Um 20.45 Uhr begann mit dem Anpfiff die Qual. Links von Löw saß Chefscout Urs Siegenthaler, rechts der UEFA-Beobachter. Scheinbar entspannt auf seinem Stuhl sitzend verfolgte Löw die ersten Minuten. Deutschland spielte gut. Der Chef wollte seine Anspannung lösen, stand auf, schritt umher, nutzte jeden Meter der Glaskabine, klatschte bei gelungenen Aktionen in die Hände.

21.07 Uhr, 1:0 Schweinsteiger, Löw schoss aus dem Sitz, umarmte Siegenthaler, ballte die Fäuste und brüllte seine Freude raus. 21.11 Uhr, Klose traf zum 2:0, wieder lagen sich die "Gefangenen" in den Armen. 21.25 Uhr, 1:2 durch Nuno Gomes, Löw zog Luft durch die Zähne, blieb sitzen. 21.32 Uhr, Halbzeitpause, Durchatmen.

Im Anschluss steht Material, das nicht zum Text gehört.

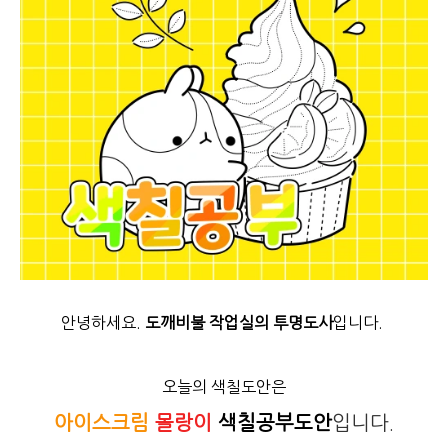
안녕하세요.
도깨비불 작업실의 투명도사
입니다.
오늘의 색칠도안은
아이스크림
몰랑이
색칠공부도안
입니다.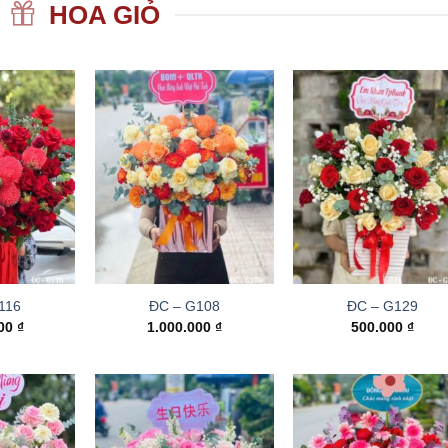
HOA GIỎ
116
ĐC – G108
ĐC – G129
000
₫
1.000.000
₫
500.000
₫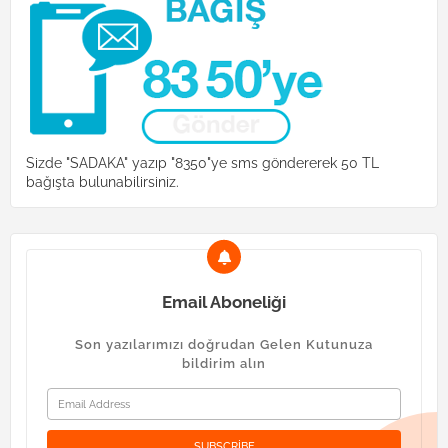
Sizde "SADAKA" yazıp "8350"ye sms göndererek 50 TL
bağışta bulunabilirsiniz.
Email Aboneliği
Son yazılarımızı doğrudan Gelen Kutunuza
bildirim alın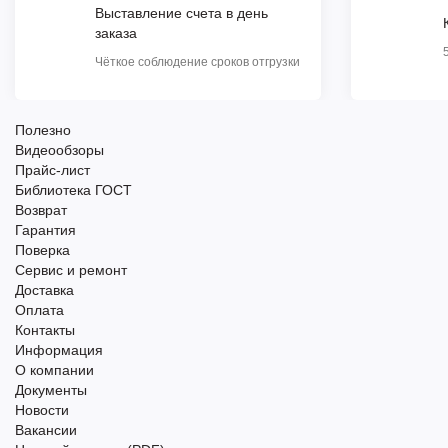
Выставление счета в день
заказа
Чёткое соблюдение сроков отгрузки
Полезно
Видеообзоры
Прайс-лист
Библиотека ГОСТ
Возврат
Гарантия
Поверка
Сервис и ремонт
Доставка
Оплата
Контакты
Информация
О компании
Документы
Новости
Вакансии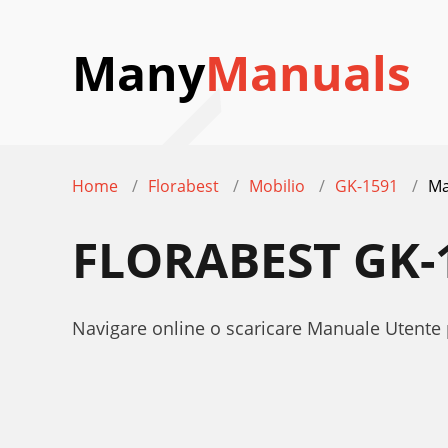
Many
Manuals
Home
Florabest
Mobilio
GK-1591
Ma
FLORABEST GK-
Navigare online o scaricare Manuale Utente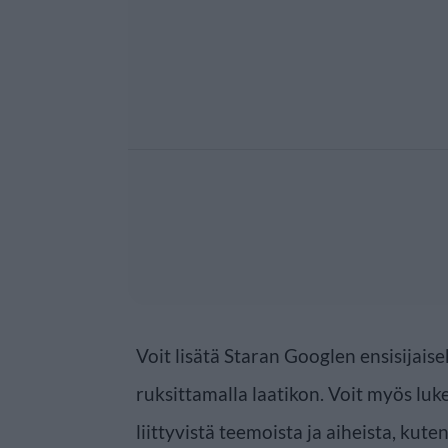
Voit lisätä Staran Googlen ensisijaise
ruksittamalla laatikon. Voit myös luke
liittyvistä teemoista ja aiheista, kute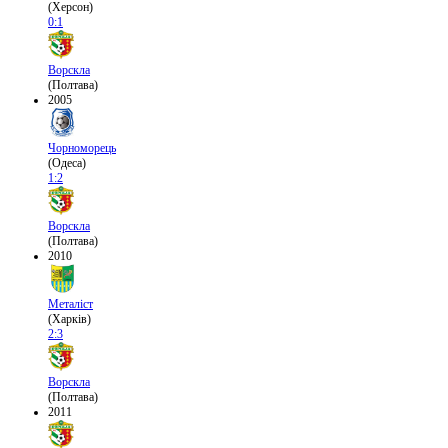
(Херсон)
0:1
Ворскла
(Полтава)
2005
Чорноморець
(Одеса)
1:2
Ворскла
(Полтава)
2010
Металіст
(Харків)
2:3
Ворскла
(Полтава)
2011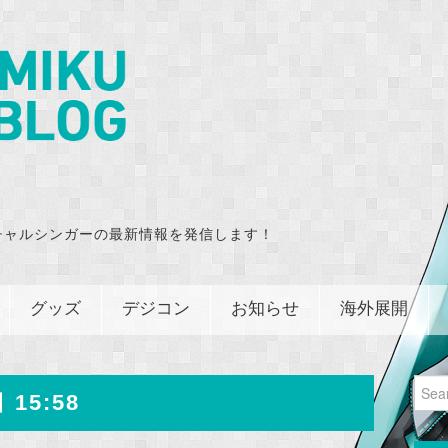
チャルシンガーの最新情報を発信します！
グッズ
デジコン
お知らせ
海外展開
Sear
 15:58
for: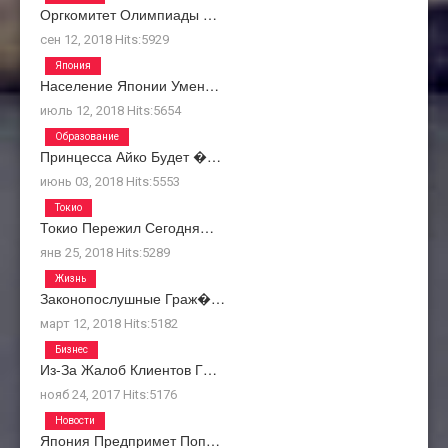
Оргкомитет Олимпиады …
сен 12, 2018
Hits:
5929
Япония
Население Японии Умен…
июль 12, 2018
Hits:
5654
Образование
Принцесса Айко Будет �…
июнь 03, 2018
Hits:
5553
Токио
Токио Пережил Сегодня…
янв 25, 2018
Hits:
5289
Жизнь
Законопослушные Граж�…
март 12, 2018
Hits:
5182
Бизнес
Из-За Жалоб Клиентов Г…
нояб 24, 2017
Hits:
5176
Новости
Япония Предпримет Поп…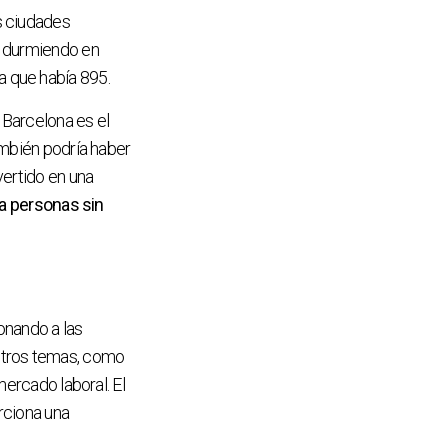
s ciudades
r durmiendo en
a que había 895.
 Barcelona es el
ambién podría haber
vertido en una
 a personas sin
onando a las
 otros temas, como
mercado laboral. El
orciona una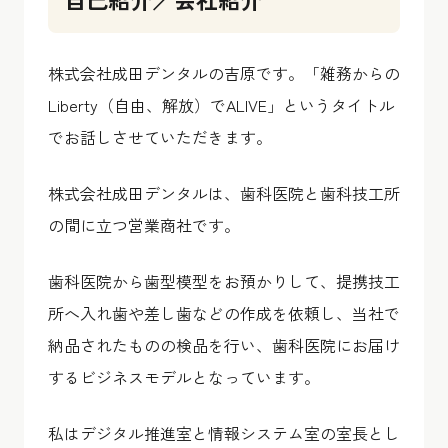
株式会社成田デンタルの吉原です。「雑務からの
Liberty（自由、解放）でALIVE」というタイトル
でお話しさせていただきます。
株式会社成田デンタルは、歯科医院と歯科技工所
の間に立つ営業商社です。
歯科医院から歯型模型をお預かりして、提携技工
所へ入れ歯や差し歯などの作成を依頼し、当社で
納品されたものの検品を行い、歯科医院にお届け
するビジネスモデルとなっています。
私はデジタル推進室と情報システム室の室長とし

Assistent Hansi Flick erlebte die ersten 20 Minuten auf dem Platz zumeist von der Bank aus, unternahm sporadisch Ausflüge an die Grenze der Coaching-Zone und rief Anweisungen ins Feld. Nach den Toren von "Schweini" und Klose sprang er auf, schrie seine Freude heraus und klatschte die Torschützen ab. Nationalmannschaftsmanager Oliver Bierhoff verfolgte die erste Hälfte von der Tribüne aus, neben ihm Ehefrau Klara und Georg Behlau, Leiter des Büros Nationalmannschaft.

Kurz vor der Pause sprach Flick intensiv mit Physio Oliver Schmidtlein, der verschwand in die Pause und sprach zu Beginn des zweiten Durchgangs wieder lange mit Flick. Das obligatorische TV-Interview vor Durchgang zwei übernahm Torwarttrainer Andreas Köpke: "Wir sind auf alles vorbereitet."

"Wir haben aber einige Möglichkeiten durchgesprochen, die es im Spiel gegen könnte. Hansi Flick und Andreas Köpke kennen die Philosophie und wissen genau, nach welchen Kriterien die Manschaft spielen soll", sagte Löw vor dem Spiel.

Die zweite Hälfte ein Krimi. Es ging hin und her. Pepe köpfte in der 57. Minute knapp drüber. 61. Minute, Freistoß Schweinsteiger, Kopfball Ballack, 3:1, Löw sprang aus seinem Sitz, riss die Arme hoch, ballte die Siegerfäuste, drehte sich um, umarmte Siegenthaler. Unten sprang Flick Köpke in die Arme und reckte die Fäuste gen Himmel.

Aber von Entspannung keine Spur. Die Portugiesen blieben gefährlich, Deutschland aber auch. 22.29 Uhr, das 2:3 durch Helder Postiga, wieder Zittern, Löw zündete nervös eine Zigarette an. 22. 36 Uhr, Schlusspfiff, geschafft! Freudentänzchen im Glaskäfig.